Puerperal psychosis is treated with antipsychotic medication and drugs that are used in treating bipolar disorder. Women who have to take medication might not be able to breastfeed their babies and their psychiatrist will need to give them advice regarding this.

Electroconvulsive therapy (ECT) is used sometimes to treat puerperal psychosis symptoms when they do not respond to medication.

With treatment, it takes several months for the majority of women to become well again.

Staying in hospital

If a woman experiences puerperal psychosis, she might be given treatment as an inpatient in the hospital. The NHS has specialist mother and baby units so that women can be treated without being separated from their babies. These units are staffed by specialised perinatal mental health workers. This means that they are experts in mental health before and after birth.

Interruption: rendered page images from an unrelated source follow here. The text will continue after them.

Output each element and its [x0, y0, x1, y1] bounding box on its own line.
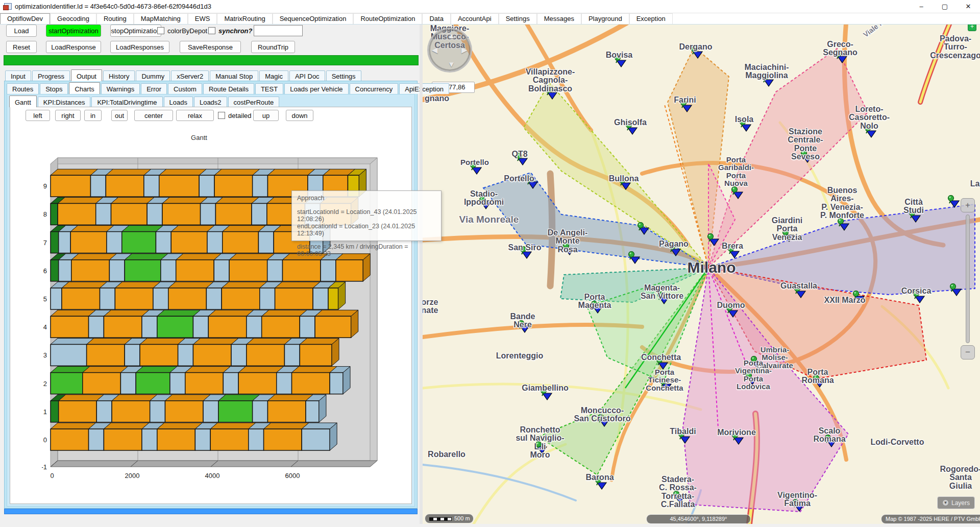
chart-relax-button[interactable]: relax: [176, 110, 214, 121]
start-optimization-button[interactable]: startOptimization: [46, 25, 101, 37]
close-button[interactable]: ✕: [957, 0, 980, 13]
chart-left-button[interactable]: left: [26, 110, 50, 121]
depot-triangle-icon: [680, 437, 690, 443]
menu-item-routing[interactable]: Routing: [96, 13, 134, 24]
menu-item-mapmatching[interactable]: MapMatching: [134, 13, 188, 24]
tab-routes[interactable]: Routes: [7, 83, 39, 94]
tab-gantt[interactable]: Gantt: [9, 95, 37, 107]
pan-right-icon[interactable]: ▶: [461, 45, 468, 55]
menu-item-data[interactable]: Data: [422, 13, 450, 24]
menu-item-optiflowdev[interactable]: OptiflowDev: [0, 13, 50, 24]
toolbar-text-input[interactable]: [254, 25, 303, 36]
stop-optimization-button[interactable]: stopOptimization: [110, 25, 161, 37]
reset-button[interactable]: Reset: [6, 41, 37, 53]
chart-center-button[interactable]: center: [134, 110, 173, 121]
menu-item-exception[interactable]: Exception: [629, 13, 673, 24]
map-panel[interactable]: Maggiore- Musocco- CertosaDerganoBovisaG…: [423, 20, 980, 524]
map-label: Scalo Romana: [813, 427, 845, 444]
map-zoom-slider[interactable]: + −: [961, 198, 976, 360]
menu-bar: OptiflowDevGeocodingRoutingMapMatchingEW…: [0, 13, 980, 25]
map-label: Guastalla: [780, 282, 817, 290]
compass-rose[interactable]: ▲ ▼ ◀ ▶: [427, 28, 472, 73]
tab-kpi-distances[interactable]: KPI:Distances: [38, 97, 91, 107]
tab-xserver2[interactable]: xServer2: [171, 70, 209, 81]
chart-right-button[interactable]: right: [55, 110, 81, 121]
menu-item-matrixrouting[interactable]: MatrixRouting: [217, 13, 272, 24]
pan-up-icon[interactable]: ▲: [448, 31, 455, 40]
saveresponse-button[interactable]: SaveResponse: [180, 41, 241, 53]
tab-api-doc[interactable]: API Doc: [289, 70, 325, 81]
checkbox-icon[interactable]: [208, 27, 215, 34]
depot-triangle-icon: [630, 257, 640, 264]
tab-concurrency[interactable]: Concurrency: [350, 83, 399, 94]
synchron-checkbox[interactable]: synchron?: [208, 25, 252, 37]
tab-route-details[interactable]: Route Details: [203, 83, 254, 94]
tab-history[interactable]: History: [103, 70, 135, 81]
pan-down-icon[interactable]: ▼: [448, 60, 455, 68]
tab-loads2[interactable]: Loads2: [194, 97, 227, 107]
detailed-checkbox[interactable]: detailed: [218, 110, 252, 121]
depot-triangle-icon: [838, 56, 847, 63]
location-marker[interactable]: [729, 186, 744, 200]
chart-out-button[interactable]: out: [111, 110, 128, 121]
location-marker[interactable]: [635, 222, 650, 235]
map-label: Robarello: [428, 450, 465, 459]
tab-manual-stop[interactable]: Manual Stop: [210, 70, 258, 81]
tab-apiexception[interactable]: ApiException: [399, 83, 449, 94]
tab-loads[interactable]: Loads: [164, 97, 193, 107]
tab-settings[interactable]: Settings: [326, 70, 361, 81]
location-marker[interactable]: [626, 251, 641, 265]
zoom-track[interactable]: [966, 214, 970, 343]
menu-item-messages[interactable]: Messages: [537, 13, 581, 24]
tab-magic[interactable]: Magic: [259, 70, 288, 81]
tab-costperroute[interactable]: costPerRoute: [228, 97, 280, 107]
menu-item-sequenceoptimization[interactable]: SequenceOptimization: [273, 13, 354, 24]
color-by-depot-checkbox[interactable]: colorByDepot: [157, 25, 207, 37]
tooltip-start: startLocationId = Location_43 (24.01.202…: [297, 208, 436, 223]
tab-output[interactable]: Output: [71, 69, 102, 81]
panel-splitter[interactable]: [420, 24, 423, 524]
depot-triangle-icon: [548, 92, 557, 99]
menu-item-routeoptimization[interactable]: RouteOptimization: [353, 13, 422, 24]
location-marker[interactable]: [946, 195, 960, 208]
chart-up-button[interactable]: up: [253, 110, 279, 121]
tab-loads-per-vehicle[interactable]: Loads per Vehicle: [284, 83, 348, 94]
location-marker[interactable]: [836, 218, 850, 231]
tab-error[interactable]: Error: [141, 83, 167, 94]
left-panel: Load startOptimization stopOptimization …: [0, 24, 421, 527]
maximize-button[interactable]: ▢: [933, 0, 957, 13]
tab-warnings[interactable]: Warnings: [101, 83, 140, 94]
layers-button[interactable]: ▼Layers: [937, 496, 975, 509]
zoom-in-button[interactable]: +: [961, 198, 975, 212]
bottom-scrollbar[interactable]: [4, 509, 418, 514]
tab-test[interactable]: TEST: [255, 83, 283, 94]
tab-kpi-totaldrivingtime[interactable]: KPI:TotalDrivingtime: [91, 97, 162, 107]
pan-left-icon[interactable]: ◀: [432, 45, 438, 55]
location-marker[interactable]: [948, 283, 962, 297]
map-label: Padova- Turro- Crescenzago: [930, 35, 980, 60]
loadresponse-button[interactable]: LoadResponse: [46, 41, 101, 53]
chart-down-button[interactable]: down: [286, 110, 313, 121]
menu-item-ews[interactable]: EWS: [188, 13, 217, 24]
tab-dummy[interactable]: Dummy: [136, 70, 170, 81]
tab-progress[interactable]: Progress: [32, 70, 70, 81]
menu-item-playground[interactable]: Playground: [581, 13, 629, 24]
checkbox-icon[interactable]: [157, 27, 164, 34]
map-label: XXII Marzo: [824, 296, 866, 304]
menu-item-settings[interactable]: Settings: [499, 13, 537, 24]
roundtrip-button[interactable]: RoundTrip: [251, 41, 295, 53]
menu-item-accountapi[interactable]: AccountApi: [451, 13, 499, 24]
load-button[interactable]: Load: [6, 25, 37, 37]
tab-custom[interactable]: Custom: [168, 83, 202, 94]
tab-charts[interactable]: Charts: [69, 82, 100, 94]
loadresponses-button[interactable]: LoadResponses: [110, 41, 169, 53]
map-label: Ronchetto sul Naviglio- L.li Moro: [516, 426, 564, 459]
checkbox-icon[interactable]: [218, 112, 225, 119]
zoom-out-button[interactable]: −: [961, 345, 975, 360]
tab-input[interactable]: Input: [5, 70, 31, 81]
chart-in-button[interactable]: in: [84, 110, 102, 121]
location-marker[interactable]: [705, 233, 720, 247]
menu-item-geocoding[interactable]: Geocoding: [50, 13, 96, 24]
minimize-button[interactable]: –: [910, 0, 933, 13]
tab-stops[interactable]: Stops: [40, 83, 68, 94]
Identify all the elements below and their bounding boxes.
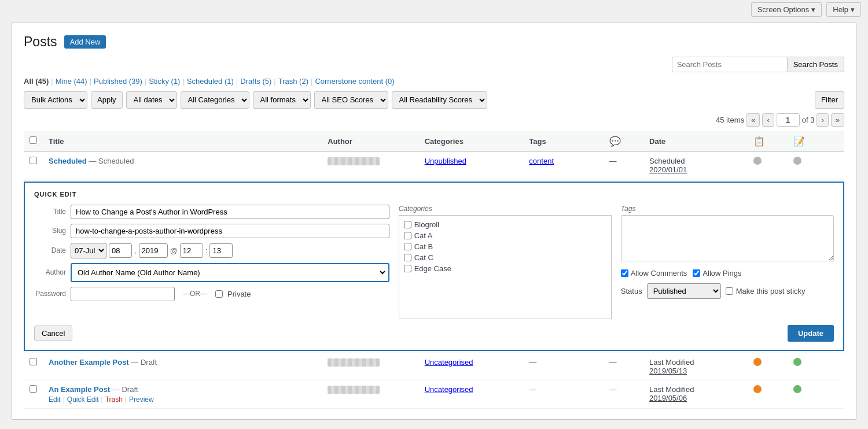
readability-dot (793, 358, 801, 366)
search-button[interactable]: Search Posts (788, 57, 844, 72)
first-page-button[interactable]: « (746, 113, 760, 127)
qe-password-input[interactable] (71, 287, 175, 301)
row-checkbox[interactable] (30, 358, 37, 365)
cat-blogroll-checkbox[interactable] (404, 221, 411, 228)
row-comments-cell: — (604, 380, 643, 408)
date-day-input[interactable] (109, 243, 132, 258)
private-checkbox[interactable] (215, 290, 223, 298)
category-link[interactable]: Uncategorised (425, 385, 473, 394)
filter-cornerstone[interactable]: Cornerstone content (0) (315, 77, 394, 86)
readability-icon: 📝 (793, 136, 805, 146)
screen-options-button[interactable]: Screen Options ▾ (751, 2, 822, 17)
trash-link[interactable]: Trash (105, 395, 123, 404)
bulk-actions-select[interactable]: Bulk Actions (24, 91, 87, 109)
filter-drafts[interactable]: Drafts (5) (240, 77, 271, 86)
th-seo[interactable]: 📋 (748, 131, 788, 152)
qe-date-field: Date 07-Jul , @ (34, 243, 389, 258)
categories-filter[interactable]: All Categories (181, 91, 249, 109)
row-checkbox[interactable] (30, 385, 37, 393)
row-checkbox[interactable] (30, 157, 37, 164)
qe-author-select[interactable]: Old Author Name (Old Author Name) (73, 265, 387, 280)
row-title-cell: Scheduled — Scheduled (43, 151, 322, 179)
row-categories-cell: Uncategorised (419, 380, 524, 408)
sticky-text: Make this post sticky (736, 287, 806, 295)
toolbar: Bulk Actions Apply All dates All Categor… (24, 91, 844, 109)
th-categories[interactable]: Categories (419, 131, 524, 152)
th-readability[interactable]: 📝 (788, 131, 827, 152)
qe-title-input[interactable] (71, 205, 389, 219)
qe-password-label: Password (34, 290, 66, 298)
dates-filter[interactable]: All dates (126, 91, 177, 109)
search-input[interactable] (672, 57, 788, 72)
filter-button[interactable]: Filter (815, 91, 844, 109)
date-year-input[interactable] (139, 243, 168, 258)
cancel-button[interactable]: Cancel (34, 326, 72, 341)
help-button[interactable]: Help ▾ (826, 2, 861, 17)
tags-textarea[interactable] (621, 215, 834, 261)
date-hour-input[interactable] (180, 243, 203, 258)
cat-a-checkbox[interactable] (404, 232, 411, 239)
row-title-cell: Another Example Post — Draft (43, 353, 322, 380)
cat-b: Cat B (404, 242, 606, 251)
filter-scheduled[interactable]: Scheduled (1) (187, 77, 234, 86)
author-blurred (328, 386, 380, 394)
readability-scores-filter[interactable]: All Readability Scores (392, 91, 487, 109)
allow-pings-checkbox[interactable] (693, 269, 700, 277)
select-all-checkbox[interactable] (30, 136, 37, 144)
add-new-button[interactable]: Add New (64, 35, 106, 49)
post-type-label: — Draft (131, 358, 157, 367)
update-button[interactable]: Update (788, 325, 834, 342)
sticky-checkbox[interactable] (726, 287, 733, 295)
filter-published[interactable]: Published (39) (94, 77, 142, 86)
preview-link[interactable]: Preview (129, 395, 154, 404)
filter-trash[interactable]: Trash (2) (278, 77, 308, 86)
row-edit-cell (828, 151, 844, 179)
apply-button[interactable]: Apply (91, 91, 123, 109)
th-date[interactable]: Date (643, 131, 748, 152)
page-number-input[interactable] (777, 113, 800, 127)
last-page-button[interactable]: » (831, 113, 844, 127)
category-link[interactable]: Uncategorised (425, 358, 473, 367)
date-month-select[interactable]: 07-Jul (71, 243, 106, 258)
quick-edit-panel: QUICK EDIT Title Slug (24, 182, 844, 351)
post-title-link[interactable]: Scheduled (49, 157, 87, 165)
cat-edge-case-checkbox[interactable] (404, 265, 411, 272)
row-seo-cell (748, 151, 788, 179)
allow-row: Allow Comments Allow Pings (621, 269, 834, 278)
row-date-cell: Scheduled 2020/01/01 (643, 151, 748, 179)
filter-sticky[interactable]: Sticky (1) (149, 77, 180, 86)
prev-page-button[interactable]: ‹ (762, 113, 774, 127)
filter-mine[interactable]: Mine (44) (56, 77, 87, 86)
next-page-button[interactable]: › (816, 113, 828, 127)
qe-slug-input[interactable] (71, 224, 389, 238)
qe-password-field: Password —OR— Private (34, 287, 389, 301)
readability-dot (793, 385, 801, 393)
th-author[interactable]: Author (322, 131, 418, 152)
post-title-link[interactable]: Another Example Post (49, 358, 129, 367)
date-min-input[interactable] (209, 243, 233, 258)
allow-comments-checkbox[interactable] (621, 269, 628, 277)
select-all-header (24, 131, 43, 152)
quick-edit-link[interactable]: Quick Edit (67, 395, 99, 404)
status-select[interactable]: Published Draft Pending Review (647, 283, 721, 299)
row-author-cell (322, 380, 418, 408)
cat-c-checkbox[interactable] (404, 254, 411, 261)
category-link[interactable]: Unpublished (425, 157, 466, 165)
cat-b-checkbox[interactable] (404, 243, 411, 250)
th-tags[interactable]: Tags (523, 131, 603, 152)
post-title-link[interactable]: An Example Post (49, 385, 110, 394)
qe-author-field: Author Old Author Name (Old Author Name) (34, 263, 389, 282)
qe-left-col: Title Slug Date (34, 205, 389, 319)
page-title: Posts (24, 34, 57, 51)
edit-link[interactable]: Edit (49, 395, 61, 404)
seo-scores-filter[interactable]: All SEO Scores (314, 91, 388, 109)
tag-link[interactable]: content (529, 157, 554, 165)
author-select-wrapper: Old Author Name (Old Author Name) (71, 263, 389, 282)
row-readability-cell (788, 151, 827, 179)
filter-all[interactable]: All (45) (24, 77, 49, 86)
seo-dot (753, 157, 762, 165)
th-comments[interactable]: 💬 (604, 131, 643, 152)
pass-or-label: —OR— (183, 290, 207, 298)
th-title[interactable]: Title (43, 131, 322, 152)
formats-filter[interactable]: All formats (253, 91, 311, 109)
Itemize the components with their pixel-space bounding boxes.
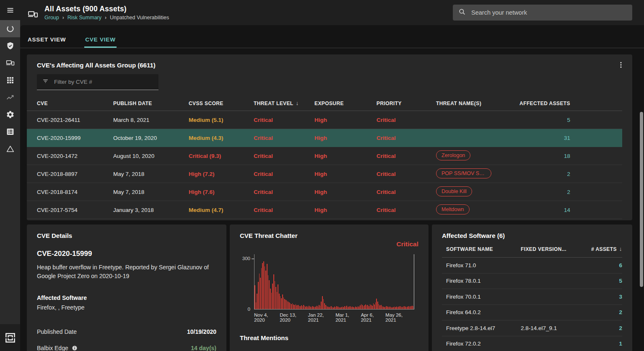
software-row[interactable]: Freetype 2.8-14.el72.8-14.el7_9.12 bbox=[442, 320, 622, 336]
cell-fixed-version: 2.8-14.el7_9.1 bbox=[521, 325, 591, 331]
chatter-bar bbox=[269, 280, 270, 309]
cve-filter[interactable] bbox=[37, 74, 158, 90]
chatter-bar bbox=[289, 302, 290, 309]
chatter-bar bbox=[256, 302, 257, 309]
threat-name-pill[interactable]: Zerologon bbox=[436, 150, 470, 160]
shield-check-icon[interactable] bbox=[0, 37, 20, 54]
global-search[interactable] bbox=[453, 5, 632, 21]
software-table-header: SOFTWARE NAMEFIXED VERSION...# ASSETS↓ bbox=[442, 246, 622, 258]
top-header: All Assets (900 Assets) Group›Risk Summa… bbox=[20, 0, 644, 25]
cell-publish-date: May 7, 2018 bbox=[113, 171, 189, 177]
chatter-bar bbox=[275, 281, 275, 309]
column-header-threat-level[interactable]: THREAT LEVEL↓ bbox=[254, 100, 314, 106]
column-header-affected-assets[interactable]: AFFECTED ASSETS bbox=[518, 101, 570, 106]
cve-row[interactable]: CVE-2021-26411March 8, 2021Medium (5.1)C… bbox=[27, 111, 622, 129]
tab-asset-view[interactable]: ASSET VIEW bbox=[27, 31, 67, 48]
warning-triangle-icon[interactable] bbox=[0, 140, 20, 157]
software-row[interactable]: Firefox 71.06 bbox=[442, 258, 622, 274]
chatter-bar bbox=[396, 307, 397, 309]
chatter-bar bbox=[335, 307, 336, 309]
menu-icon[interactable] bbox=[0, 0, 20, 20]
breadcrumb-group[interactable]: Group bbox=[44, 15, 59, 21]
column-header-cvss-score[interactable]: CVSS SCORE bbox=[189, 101, 254, 106]
chatter-bar bbox=[407, 307, 408, 309]
column-header-cve[interactable]: CVE bbox=[27, 101, 113, 106]
software-row[interactable]: Firefox 64.0.22 bbox=[442, 305, 622, 321]
cell-exposure: High bbox=[314, 153, 377, 159]
page-scrollbar[interactable] bbox=[640, 112, 643, 287]
chatter-bar bbox=[321, 302, 322, 309]
chatter-bar bbox=[294, 305, 295, 309]
chatter-bar bbox=[283, 297, 284, 309]
chatter-bar bbox=[338, 307, 338, 309]
chatter-bar bbox=[306, 306, 307, 309]
kebab-menu-icon[interactable] bbox=[617, 61, 625, 69]
devices-icon[interactable] bbox=[0, 54, 20, 72]
chatter-bar bbox=[259, 274, 260, 309]
chatter-bar bbox=[322, 296, 323, 309]
software-row[interactable]: Firefox 72.0.21 bbox=[442, 336, 622, 351]
chatter-bar bbox=[309, 306, 309, 309]
tab-cve-view[interactable]: CVE VIEW bbox=[84, 31, 116, 48]
column-header-priority[interactable]: PRIORITY bbox=[377, 101, 436, 106]
chatter-bar bbox=[278, 284, 278, 309]
sw-column-header-fixed-version-[interactable]: FIXED VERSION... bbox=[521, 246, 591, 252]
affected-software-card: Affected Software (6) SOFTWARE NAMEFIXED… bbox=[432, 225, 632, 351]
sw-column-header-software-name[interactable]: SOFTWARE NAME bbox=[446, 246, 521, 252]
sw-column-header--assets[interactable]: # ASSETS↓ bbox=[591, 246, 622, 252]
chatter-bar bbox=[314, 307, 315, 309]
chatter-bar bbox=[286, 300, 286, 309]
chatter-bar bbox=[301, 305, 302, 309]
chatter-bar bbox=[361, 304, 362, 309]
column-header-exposure[interactable]: EXPOSURE bbox=[314, 101, 377, 106]
view-tabs: ASSET VIEW CVE VIEW bbox=[20, 31, 644, 48]
balbix-logo-icon[interactable] bbox=[0, 324, 20, 351]
chatter-bar bbox=[268, 275, 269, 309]
cell-priority: Critical bbox=[377, 171, 436, 177]
cell-cve-id: CVE-2020-15999 bbox=[27, 135, 113, 141]
settings-gear-icon[interactable] bbox=[0, 106, 20, 123]
cell-threat-names: POP SS/MOV SS... bbox=[436, 168, 518, 180]
cve-filter-input[interactable] bbox=[53, 78, 153, 85]
software-row[interactable]: Firefox 70.0.13 bbox=[442, 289, 622, 305]
report-list-icon[interactable] bbox=[0, 123, 20, 140]
software-row[interactable]: Firefox 78.0.15 bbox=[442, 274, 622, 289]
threat-name-pill[interactable]: POP SS/MOV SS... bbox=[436, 168, 491, 178]
cve-row[interactable]: CVE-2020-1472August 10, 2020Critical (9.… bbox=[27, 147, 622, 165]
cell-cvss-score: Critical (9.3) bbox=[189, 153, 254, 159]
cve-row[interactable]: CVE-2017-5754January 3, 2018Medium (4.7)… bbox=[27, 201, 622, 219]
threat-chatter-card: CVE Threat Chatter Critical 300 0 Nov 4,… bbox=[230, 225, 428, 351]
apps-grid-icon[interactable] bbox=[0, 72, 20, 89]
trending-up-icon[interactable] bbox=[0, 89, 20, 106]
chatter-bar bbox=[282, 294, 283, 309]
breadcrumb-risk-summary[interactable]: Risk Summary bbox=[68, 15, 101, 21]
risk-dial-icon[interactable] bbox=[0, 20, 20, 37]
chatter-bar bbox=[373, 303, 374, 309]
x-axis-label: May 26, 2021 bbox=[385, 312, 414, 323]
info-icon[interactable] bbox=[72, 345, 78, 351]
cve-row[interactable]: CVE-2018-8897May 7, 2018High (7.2)Critic… bbox=[27, 165, 622, 183]
cell-affected-assets: 31 bbox=[518, 135, 570, 141]
cell-threat-names: Meltdown bbox=[436, 204, 518, 216]
chatter-bar bbox=[305, 307, 306, 309]
cve-row[interactable]: CVE-2018-8174May 7, 2018High (7.6)Critic… bbox=[27, 183, 622, 201]
chatter-bar bbox=[355, 307, 356, 309]
chatter-bar bbox=[261, 268, 262, 309]
search-input[interactable] bbox=[470, 9, 627, 16]
chatter-bar bbox=[358, 307, 359, 309]
cell-threat-level: Critical bbox=[254, 135, 314, 141]
column-header-publish-date[interactable]: PUBLISH DATE bbox=[113, 101, 189, 106]
cve-table-header: CVEPUBLISH DATECVSS SCORETHREAT LEVEL↓EX… bbox=[27, 100, 622, 111]
software-table-body: Firefox 71.06Firefox 78.0.15Firefox 70.0… bbox=[442, 258, 622, 351]
chatter-bar bbox=[287, 301, 288, 309]
chatter-bar bbox=[358, 306, 358, 309]
cell-affected-assets: 2 bbox=[518, 171, 570, 177]
cell-software-name: Firefox 64.0.2 bbox=[446, 309, 521, 315]
cell-threat-level: Critical bbox=[254, 117, 314, 123]
cell-asset-count: 2 bbox=[591, 325, 622, 331]
cell-publish-date: January 3, 2018 bbox=[113, 207, 189, 213]
threat-name-pill[interactable]: Meltdown bbox=[436, 204, 470, 214]
column-header-threat-name-s-[interactable]: THREAT NAME(S) bbox=[436, 101, 518, 106]
threat-name-pill[interactable]: Double Kill bbox=[436, 186, 472, 196]
cve-row[interactable]: CVE-2020-15999October 19, 2020Medium (4.… bbox=[27, 129, 622, 147]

These mother and baby units aren’t available in every region but many hospitals will transfer a woman to the nearest unit. Typically, a woman stays on the mother and baby units for between four and eight weeks while her symptoms are treated. While she is in hospital, staff also help to develop the mother-baby relationship. It is often difficult for these women to feel attached to their child due to their puerperal psychosis symptoms.

If there is no availability in a mother and baby unit, women might stay in an obstetric ward for her care. If a woman becomes agitated or she has symptoms that mean she isn’t able to safely care for her baby, she might be admitted as an inpatient on a psychiatric ward with her baby being cared for by family. If there is no support available at home, social services will need to arrange for temporary care for the woman’s baby while she is undergoing treatment. This should always be a last resort.

Women who have had puerperal psychosis will be cared for by mental health professionals in the community when they are discharged from the mother and baby unit or hospital until they have fully recovered.

Preparing for puerperal psychosis

Women who have a bipolar or schizoaffective disorder diagnosis should discuss the possibility of developing puerperal psychosis with their obstetrician and psychiatrist when pregnant. Ideally, they should discuss their plans to start a family beforehand with their psychiatrist. Some bipolar disorder medication, e.g. valproate, is not allowed to be taken during pregnancy as it could harm the baby. Therefore, women need to change to other medications when pregnant and their psychiatrist can advise on alternatives.

Women who develop psychosis after their first baby are highly likely to experience it again in subsequent births. This means that they can prepare well in advance with support from their family as well as mental health professionals. The preparation can involve beginning to take medication immediately after birth.

Since the risk of puerperal psychosis is at its highest right after birth, mental health professionals might arrange for a woman to stay in hospital for a few days longer where she can be supported by an on-call psychiatrist. If a woman is discharged, community-based mental health workers might visit daily to ensure that symptoms are spotted and given immediate treatment.

There are teams of dedicated perinatal psychiatry professionals in all NHS trusts in England who are able to advise about measures that can be taken to prevent psychosis. They can also coordinate a woman’s care if she is at risk of experiencing puerperal psychosis. A care coordinator, obstetrician or GP will have information about what there is on offer locally. If there isn’t a specialist perinatal psychiatry service in the area, a general psychiatrist will advise and help to plan the patient’s care for the birth and afterwards.